-- DATA SECTION follows --
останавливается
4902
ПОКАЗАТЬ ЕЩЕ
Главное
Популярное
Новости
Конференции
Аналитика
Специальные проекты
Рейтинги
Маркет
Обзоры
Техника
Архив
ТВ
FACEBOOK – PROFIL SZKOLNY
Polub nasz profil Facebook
-- DATA SECTION concluded --
-- DATA SECTION follows --
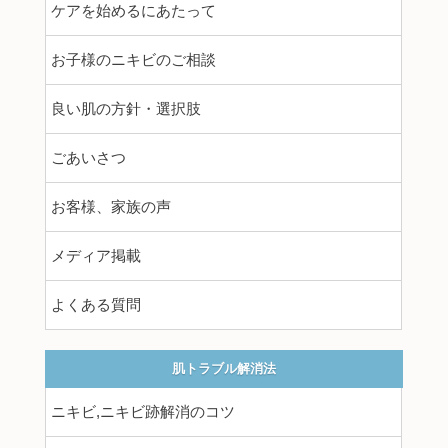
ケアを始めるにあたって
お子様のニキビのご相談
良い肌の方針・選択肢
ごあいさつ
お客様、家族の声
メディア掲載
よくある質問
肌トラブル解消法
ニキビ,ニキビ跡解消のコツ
-- DATA SECTION concluded --
◆ **WHAT IS REQUIRED**: Above are the records. Copy the lines beginning at the one that has "お子様のニキビのご相談" and ending with the one that has "ニキビ,ニキビ跡解消のコツ", unchanged.

◆ **WRITTEN SOLUTION**:
お子様のニキビのご相談
良い肌の方針・選択肢
ごあいさつ
お客様、家族の声
メディア掲載
よくある質問
肌トラブル解消法
ニキビ,ニキビ跡解消のコツ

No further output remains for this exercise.